* [TASK DESCRIPTION]:
Exact copies of the lines from the one holding "274×427 (at image resolution)." through the last line of the entries below are to be printed, with pictures omitted.

* [PROVIDED RECORDS]:

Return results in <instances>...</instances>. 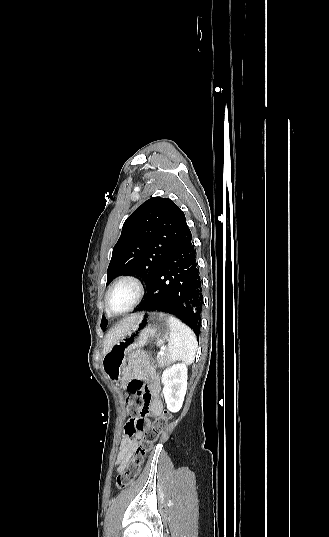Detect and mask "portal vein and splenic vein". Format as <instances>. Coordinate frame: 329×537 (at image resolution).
<instances>
[{"mask_svg": "<svg viewBox=\"0 0 329 537\" xmlns=\"http://www.w3.org/2000/svg\"><path fill=\"white\" fill-rule=\"evenodd\" d=\"M166 349L165 346H161V350L164 351Z\"/></svg>", "mask_w": 329, "mask_h": 537, "instance_id": "1", "label": "portal vein and splenic vein"}]
</instances>
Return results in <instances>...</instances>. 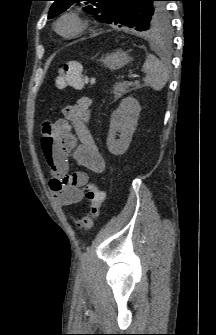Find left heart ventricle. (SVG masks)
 Returning <instances> with one entry per match:
<instances>
[{
	"mask_svg": "<svg viewBox=\"0 0 216 335\" xmlns=\"http://www.w3.org/2000/svg\"><path fill=\"white\" fill-rule=\"evenodd\" d=\"M72 28H73V24L71 22H69V21L63 22L60 25V29L63 32H69L70 30H72Z\"/></svg>",
	"mask_w": 216,
	"mask_h": 335,
	"instance_id": "left-heart-ventricle-1",
	"label": "left heart ventricle"
}]
</instances>
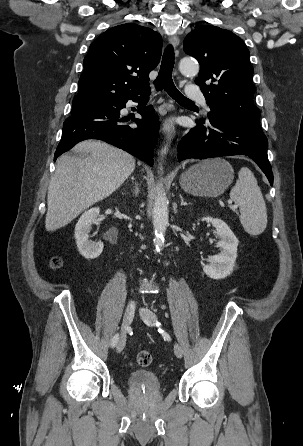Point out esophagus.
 Masks as SVG:
<instances>
[{
	"instance_id": "obj_1",
	"label": "esophagus",
	"mask_w": 303,
	"mask_h": 446,
	"mask_svg": "<svg viewBox=\"0 0 303 446\" xmlns=\"http://www.w3.org/2000/svg\"><path fill=\"white\" fill-rule=\"evenodd\" d=\"M170 43L176 49L179 45L180 39L178 35H172L169 38ZM162 131L165 135L171 136L174 133V124L171 119H166L162 125Z\"/></svg>"
}]
</instances>
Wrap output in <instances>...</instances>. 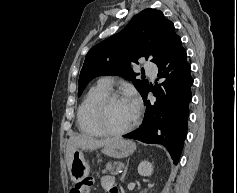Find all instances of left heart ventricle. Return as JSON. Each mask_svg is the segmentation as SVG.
<instances>
[{
  "mask_svg": "<svg viewBox=\"0 0 237 193\" xmlns=\"http://www.w3.org/2000/svg\"><path fill=\"white\" fill-rule=\"evenodd\" d=\"M136 107L130 100L110 102L103 113L102 121L112 130H121L127 127L134 119Z\"/></svg>",
  "mask_w": 237,
  "mask_h": 193,
  "instance_id": "obj_1",
  "label": "left heart ventricle"
}]
</instances>
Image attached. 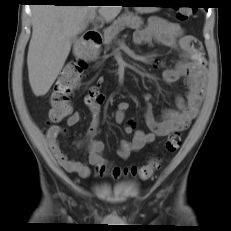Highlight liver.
Wrapping results in <instances>:
<instances>
[{"label": "liver", "mask_w": 231, "mask_h": 231, "mask_svg": "<svg viewBox=\"0 0 231 231\" xmlns=\"http://www.w3.org/2000/svg\"><path fill=\"white\" fill-rule=\"evenodd\" d=\"M27 65L29 82L36 96L45 95L58 77L71 50L72 38L82 33L85 20L95 14V6L35 5ZM121 6H99L98 12L112 21Z\"/></svg>", "instance_id": "6515ba94"}]
</instances>
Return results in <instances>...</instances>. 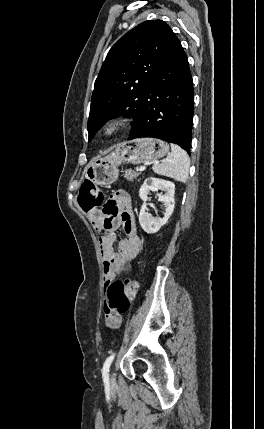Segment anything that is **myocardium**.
Here are the masks:
<instances>
[{
  "label": "myocardium",
  "instance_id": "1",
  "mask_svg": "<svg viewBox=\"0 0 264 429\" xmlns=\"http://www.w3.org/2000/svg\"><path fill=\"white\" fill-rule=\"evenodd\" d=\"M127 125V120L122 117H113L108 119L100 129V135L103 138H111L120 133Z\"/></svg>",
  "mask_w": 264,
  "mask_h": 429
}]
</instances>
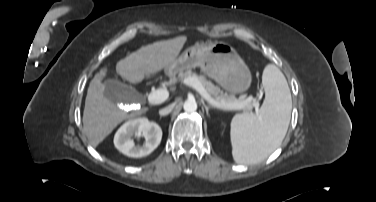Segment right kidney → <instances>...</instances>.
<instances>
[{"instance_id": "ca27d5eb", "label": "right kidney", "mask_w": 376, "mask_h": 202, "mask_svg": "<svg viewBox=\"0 0 376 202\" xmlns=\"http://www.w3.org/2000/svg\"><path fill=\"white\" fill-rule=\"evenodd\" d=\"M142 134L146 141L143 146L135 145L131 136ZM162 139L161 127L155 123L150 122L147 118H136L124 123L116 132L114 137L115 147L123 154L140 158L149 155L160 144Z\"/></svg>"}]
</instances>
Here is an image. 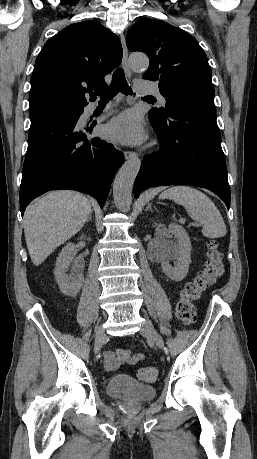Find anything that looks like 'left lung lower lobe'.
<instances>
[{
	"label": "left lung lower lobe",
	"instance_id": "obj_1",
	"mask_svg": "<svg viewBox=\"0 0 257 459\" xmlns=\"http://www.w3.org/2000/svg\"><path fill=\"white\" fill-rule=\"evenodd\" d=\"M150 121L161 148L143 159L134 183V196L148 187L188 184L206 188L230 207L225 155L213 104H186Z\"/></svg>",
	"mask_w": 257,
	"mask_h": 459
}]
</instances>
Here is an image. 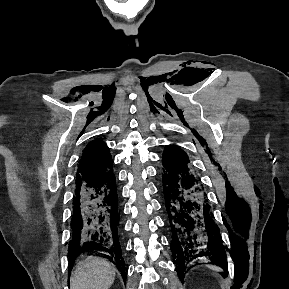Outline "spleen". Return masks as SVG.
<instances>
[{"mask_svg": "<svg viewBox=\"0 0 289 289\" xmlns=\"http://www.w3.org/2000/svg\"><path fill=\"white\" fill-rule=\"evenodd\" d=\"M210 268L213 269V270L219 271V267H217V266L211 265Z\"/></svg>", "mask_w": 289, "mask_h": 289, "instance_id": "1", "label": "spleen"}]
</instances>
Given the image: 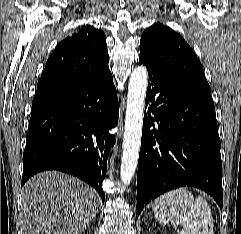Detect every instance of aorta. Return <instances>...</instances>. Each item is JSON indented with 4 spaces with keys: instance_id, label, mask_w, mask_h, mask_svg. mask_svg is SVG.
<instances>
[{
    "instance_id": "aorta-1",
    "label": "aorta",
    "mask_w": 241,
    "mask_h": 234,
    "mask_svg": "<svg viewBox=\"0 0 241 234\" xmlns=\"http://www.w3.org/2000/svg\"><path fill=\"white\" fill-rule=\"evenodd\" d=\"M147 84L146 67L138 66L133 69L129 78L120 167L121 181L125 185L130 184L138 164Z\"/></svg>"
}]
</instances>
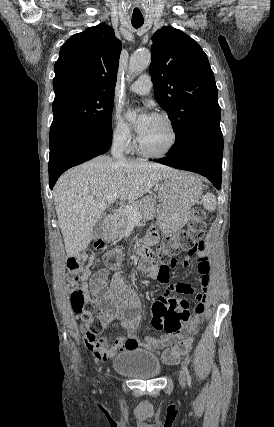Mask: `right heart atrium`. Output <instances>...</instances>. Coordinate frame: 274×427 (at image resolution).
<instances>
[{
    "instance_id": "right-heart-atrium-1",
    "label": "right heart atrium",
    "mask_w": 274,
    "mask_h": 427,
    "mask_svg": "<svg viewBox=\"0 0 274 427\" xmlns=\"http://www.w3.org/2000/svg\"><path fill=\"white\" fill-rule=\"evenodd\" d=\"M133 136L128 126L122 120L119 112L114 110L111 115V140L124 151H129L133 146Z\"/></svg>"
}]
</instances>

* [RESPONSE]:
Mask: `right heart atrium`. Output <instances>...</instances>. Coordinate frame: 274×427 (at image resolution).
<instances>
[{
    "instance_id": "right-heart-atrium-1",
    "label": "right heart atrium",
    "mask_w": 274,
    "mask_h": 427,
    "mask_svg": "<svg viewBox=\"0 0 274 427\" xmlns=\"http://www.w3.org/2000/svg\"><path fill=\"white\" fill-rule=\"evenodd\" d=\"M133 136L128 126L122 120L119 112L114 110L111 115V140L124 151H129L133 146Z\"/></svg>"
}]
</instances>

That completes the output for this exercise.